普通の人にとって素敵なものってなんだろう。可愛らしい洋服なのか、煌びやかなアクセサリーなのか。
 会派の人を振り切って出て来たのはいいが、それは蓮子にひと匙の苦味を残して。

 ――俺たちを見捨てるんだな。俺たちがあの本の中で死んだってお前は何も思わないわけだ。

 そう告げたのは石川啄木だった。借金取りに追われることが多いけれど、仕方ねぇな、と最後に仕事を手伝ってくれる人だ。
 ――そんなことは、ない。見捨てるつもりなんてない。でも。

 ――そうやって僕たちを捨てるんだ、塵みたいに。
 つぎに蓮子にそう告げたのは萩原朔太郎である。何時も手伝ってくれるけれど、それがから回ることもある。最初はどう接すれば良いかわからなかったが、少しずつ仲良くなれた気がする。
 ――そんなことも、ない。

 しかし、ここにいること自体がそういうことを示しているのだろう、とは蓮子はわかっている。「行くなよ」と手をつかんだ田山花袋の手をほどいてくれたのは中野重治だ。待ってるよ、と告げた彼に蓮子は何も返せなかったのだけれど。

「わかんなくなってきたな」
 そう小さく蓮子は夜の街中でぼやく。街を行く人はテレビの話題や服や恋人、仕事の話なんかで盛り上がっていて。クリスマスが近いからか、街は煌びやかな光があふれていて。それは酷く場違いなような感覚を残した。

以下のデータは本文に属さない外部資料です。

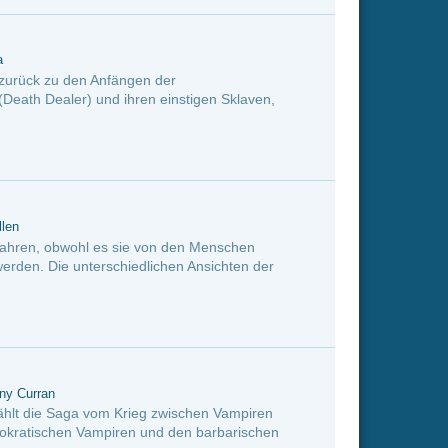
ischen Vampiren
en barbarischen
ewart) und
Mutanten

 図書館を出てきた蓮子をつかまえたのは大学時代の友人だ。どうしたの? と聞かれて、素直に恋人に振られたのだといえば、近くにあったカフェに連れ込まれる。そこで最低だなんだと騒いで、最終的には「新しい出会い」と丁度空きがあるからと合コンにも連れていかれた。蓮子は気乗りがしなかったのだけれど。
 何が楽しいのだろう、と顔には笑みを浮かべながら、内心思う。これなら文豪達の文学談義や司書室での騒ぎを聞いていた方がよっぽど有意義な話題だと思う。時間の無駄と思ってしまう。
 そこで、ああいけないと蓮子は首を振る。『こちら』を好むのが『普通』なのである、と。
「立川ちゃんは何してるの?」
「この子、昨日まで特務司書してたのよ」
 そうあっけらかんとバラした友人を蓮子は恨めしく感じた。
「特務司書ってあれ? なんか前に一斉テストあったやつ」
「芥川とか太宰とかの本云々ってやつだっけ?」
「え、じゃあ立川ちゃんはどんな本読むの?」
 その問いは困る。蓮子は「えー、と」と言葉を濁らせた。普通の人が何が好きかなんてわからない。ただ、純文学、詩集、大衆小説――の中ならば、大衆小説だろうし、大衆小説の中ならば推理小説が『引かれない』部類だろう。
「推理小説、かな」
「マジかぁ、俺漫画しかわかんねぇわ」
「コナンとかな」
「でもこの前、推理小説原作のドラマしてたよね」
「ああ、あれな!」
 ぽんぽんと弾み出す会話に、蓮子は苦笑いした。テレビをきちんと見ていなかったから、話題について行けない。それでも相づちを忘れずに打つ。
 ふと、ずっと静かな端の席を見る。端の席を陣取っている男性は、カクテルを眺めて会話の蚊帳の外だ。
「残念だったな、槌。本屋で働いてるとは言え、推理小説はお前の専門外だろ?」
「ん? いや、江戸川乱歩とかなら読んだ」
 そうやっと会話に入ってきた男性は、なんでそんな話に? と首をかしげる。
「ほーらー、槌の悪い癖! 立川ちゃんが司書だからって話だよ!」
「司書?」
「悪いなぁ、立川ちゃん。コイツいっつもこんな感じでさぁ、」
 ケラケラ、ケラケラと笑う周りに男性は何も思っていないのか、ただグラスを置いて首を傾げた。
「立川さんは、詩集は好き?」
「だーかーらー!」
 男性の言葉に周りはやいのやいのと騒ぎ出す。立川ちゃんは推理小説が好きなの! と告げた周りに男性は「残念」とただ一言告げ、そこからまた会話に加わることもなく偶に酒を頼んではただそれを眺めていた。

 ――あそこで、好きです、と言えたなら何か変わったのだろうか。
 友人や男性と連絡先を交換し、「今日は久しぶりに家に帰るから」と理由をつけて分かれた。煌びやかな街を早足で蓮子は実家への道を進む。
「相変わらず、辛いなぁ」
 好きなものを、好きだと言えないことは。